-------- SUPPLIED ENTRIES --------

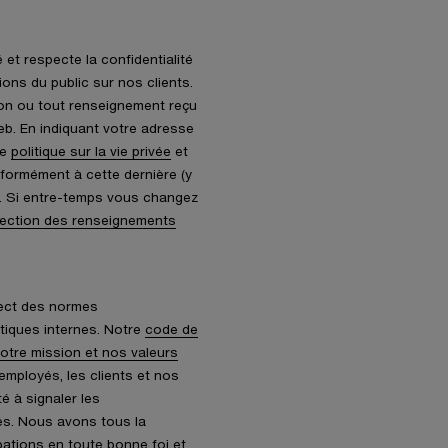
 et respecte la confidentialité
ons du public sur nos clients.
ion ou tout renseignement reçu
eb. En indiquant votre adresse
re
politique sur la vie privée
et
formément à cette dernière (y
). Si entre-temps vous changez
tection des renseignements
pect des normes
itiques internes. Notre
code de
otre mission et nos valeurs
employés, les clients et nos
é à signaler les
es. Nous avons tous la
pations en toute bonne foi et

--------

> BRIEF
Return the preceding entries verbatim, with the pictures excluded.

> SOLUTION FOR THIS EXERCISE
 et respecte la confidentialité
ons du public sur nos clients.
ion ou tout renseignement reçu
eb. En indiquant votre adresse
re
politique sur la vie privée
et
formément à cette dernière (y
). Si entre-temps vous changez
tection des renseignements
pect des normes
itiques internes. Notre
code de
otre mission et nos valeurs
employés, les clients et nos
é à signaler les
es. Nous avons tous la
pations en toute bonne foi et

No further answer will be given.